Zu dieser großen Gruppe gehört auch der Bandfüßler (Bild 6), der seinen Namen wegen seines bandförmigen Aussehens bekommen hat. Schaut man jedoch genauer hin, erkennt man schnell, dass das flache Band in Wirklichkeit eine Abfolge verbreiterter Rückenschilde ist. Der Bandfüßler kann sich nicht einrollen wie Kugelassel und Saftkugler. Die Evolution hat ihm eine andere Strategie gegeben, um sich zu schützen: Er ist mit seinen Rückenschilden zu sparrig für kleine Schlünde, denen der Nahrungsgehalt des Tieres reichen würde, und für die großen Mäuler, die ihn vertilgen könnten, ist einfach nicht genug dran, als dass sich der Biss lohnen würde.

Alle Doppelfüßler leben von Pflanzenabfall, ähnlich wie die Asseln. Durch diese Tätigkeit werden die toten Blätter zerkleinert und natürlich zu einem erheblichen Teil in Kotpillen umgewandelt. Das erleichtert den Hauptakteuren des Laubrecyclings, den Bakterien und Pilzen, die Arbeit erheblich, so dass die Bedeutung dieser primitiven Gliedertiere gar nicht zu unterschätzen ist.

Die Pilze wiederum wandeln all das tote organische Material in der Laubstreu nach und nach in mineralische Nährstoffe um, so dass sie den grünen Pflanzen erneut zur Verfügung stehen und so den Stoffkreislauf des Ökosystems schließen.
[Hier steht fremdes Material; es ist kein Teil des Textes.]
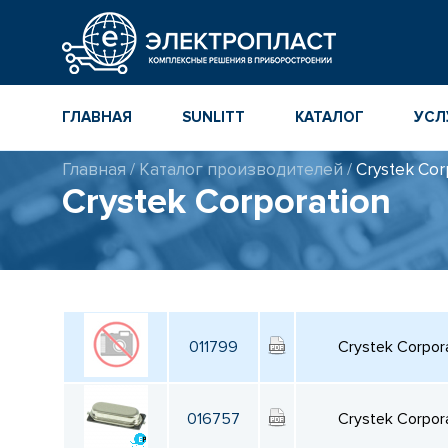
ГЛАВНАЯ
SUNLITT
КАТАЛОГ
УСЛ
Главная
/
Каталог производителей
/
Crystek Cor
МНОГОСЛОЙНЫЕ
КАТАЛОГ
Crystek Corporation
КЕРАМИЧЕСКИЕ ЧИП-
КОМПОНЕНТ
КОНДЕНСАТОРЫ
ПОВЕРХНОСТНОГО
МОНТАЖА MLCC
КАТАЛОГ ПР
ИНСТРУМЕН
ТОЛСТОПЛЕНОЧНЫЕ
И ТОНКОПЛЕНОЧНЫЕ
КАТАЛОГ
КЕРАМИЧЕСКИЕ
ПРОИЗВОДИ
РЕЗИСТОРЫ ДЛЯ
011799
Crystek Corpor
ПОВЕРХНОСТНОГО
МОНТАЖА
016757
Crystek Corpor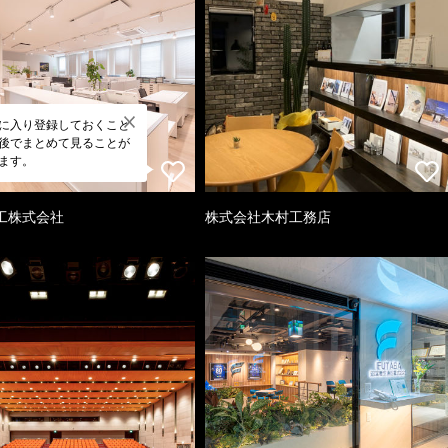
に入り登録しておくこと
後でまとめて見ることが
ます。
工株式会社
株式会社木村工務店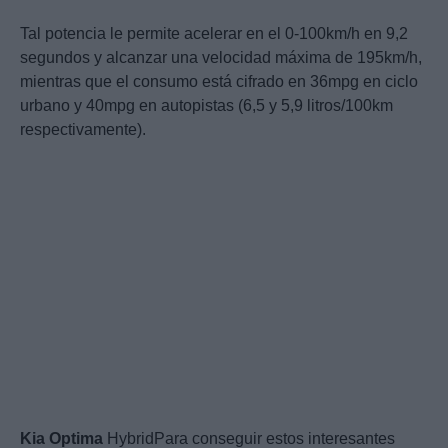
Tal potencia le permite acelerar en el 0-100km/h en 9,2
segundos y alcanzar una velocidad máxima de 195km/h,
mientras que el consumo está cifrado en 36mpg en ciclo
urbano y 40mpg en autopistas (6,5 y 5,9 litros/100km
respectivamente).
Kia
Optima
HybridPara conseguir estos interesantes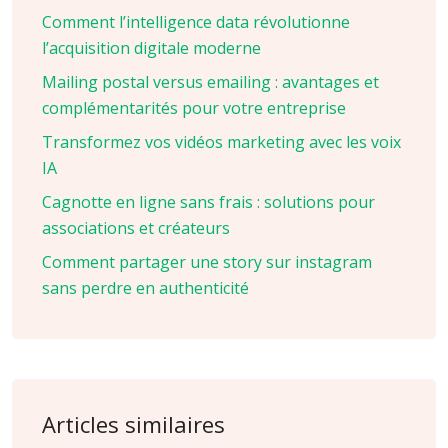
Comment l’intelligence data révolutionne
l’acquisition digitale moderne
Mailing postal versus emailing : avantages et
complémentarités pour votre entreprise
Transformez vos vidéos marketing avec les voix
IA
Cagnotte en ligne sans frais : solutions pour
associations et créateurs
Comment partager une story sur instagram
sans perdre en authenticité
Articles similaires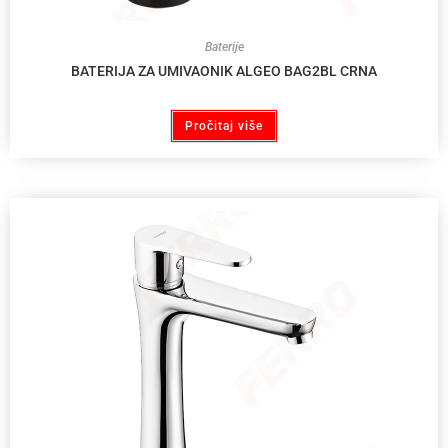
Baterije
BATERIJA ZA UMIVAONIK ALGEO BAG2BL CRNA
Pročitaj više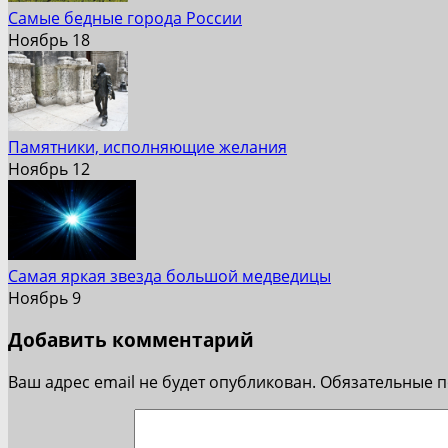
Самые бедные города России
Ноябрь 18
Памятники, исполняющие желания
Ноябрь 12
Самая яркая звезда большой медведицы
Ноябрь 9
Добавить комментарий
Ваш адрес email не будет опубликован.
Обязательные 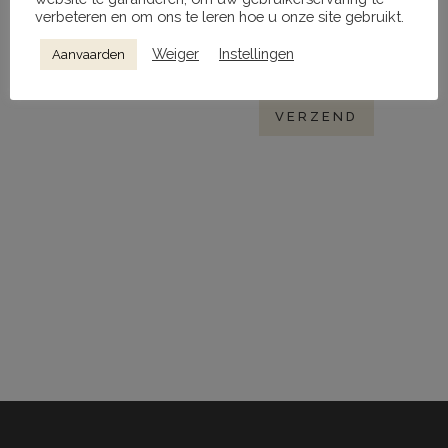
verbeteren en om ons te leren hoe u onze site gebruikt.
Mijn naam, e-mail en site opslaan in
deze browser voor de volgende keer
Weiger
Instellingen
Aanvaarden
wanneer ik een reactie plaats.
Viele Pilzarten, wie zum Beispiel die Herbstlorchel (Bild 7) beschränken sich auf genau diese Rolle, viele andere aber gehen einen Schritt weiter und geben ihre Abbauprodukte gleich direkt an die Pflanzen ab. Dafür erhalten sie von den Pflanzen Zucker und andere Produkte ihrer Photosynthese, so dass beide etwas davon haben. Diese echte Symbiose, bei der die Pilze die Wurzelfäden der Bäume umwachsen, nennt man Mykorrhiza. Dabei nimmt nicht jeder Pilz auch jeden Baum an. Birkenpilze (Bild 8) und Fliegenpilze (Bild 9) zum Beispiel bevorzugen eindeutig Birken, während Pfifferlinge (Bild 10) lieber an Buchen oder Fichten wachsen. Steinpilze (Bild 11) wiederum besiedeln ein weites Spektrum von Laub- und Nadelbäumen.

Bild 7
Bild 8
Bild 9
Bild 10
Bild 11

Damit wäre alles zum Besten gefügt, würde man meinen, aber es gibt da auch noch weitere Nutznießer, die in das Zusammenspiel von Asseln, Doppelfüßlern, Pilzen und Bäumen eingreifen. So werden die Pilze von Schnecken angegangen, vor allem von den gestreiften Egelschnecken (Bild 12), unserer größten Nacktschnecke, die übrigens im Garten keinen Schaden anrichtet, sondern eher nützlich ist, weil sie neben Pilzen auch die Eier der Wegschnecken frisst, die ihrerseits unser Grünzeug vernichten.
Die ganze Krabbeltiervielfalt wird ebenfalls dezimiert, und zwar von ihresgleichen. So ist unter den Tausendfüßlern die zweite große Untergruppe, realitätsnäher als Hundertfüßler bezeichnet, durchaus räuberisch. Das sieht man ihrem häufigsten Vertreter, dem Steinläufer (Bild 13) auch an, der über mächtige Kieferzangen verfügt, mit denen er giftige Bisse setzen kann. Er ist ein Verwandter des tropischen Skolopenders, dessen Bisse wegen seiner Größe auch Menschen gefährlich werden können. Der kleine Steinläufer ist dazu jedoch nicht in der Lage, weil er nicht kräftig genug ist, um die menschliche Haut zu durchschlagen.

Bild 12
Bild 13
Bild 14

Das gilt auch für die Spinnen, die allesamt über Giftklauen verfügen, die jedoch bei unseren heimischen Arten nicht stark genug sind, um uns zu schaden. Stattdessen sind sie für uns ungemein nützlich, denn ohne sie wären wir längst verhungert. Allem unangebrachten Ekel zum Trotz erbeuten Spinnen schädliche Insekten in Massen. Das tun sie normalerweise, indem sie diese Insekten mit ihren Netzen aus der Luft fischen. In der Laubstreu sind jedoch Jagdspinnen (Bild 14) unterwegs, die keine Netze bauen, sondern aktiv laufend ihrer Beute nachstellen.

Bild 15

Auf kleinere Beute ist dann wieder die Samtmilbe (Bild 15) aus. Milben gehören in die weitere Verwandtschaft der Spinnen, haben aber keine Giftklauen, sondern nur einen Rüssel, mit dem sie ihre Beute anstechen und dann aussaugen. Nun ja, Räuber waren noch nie zimperlich.
Insgesamt finden wir also eine Fülle von zwar primitiven, aber doch spannenden Lebewesen in der Laubstreu, die im Kleinen ein genauso vielfältig verflochtenes Ökosystem bildet wie im Großen der Wald, in dessen Schatten sie liegt.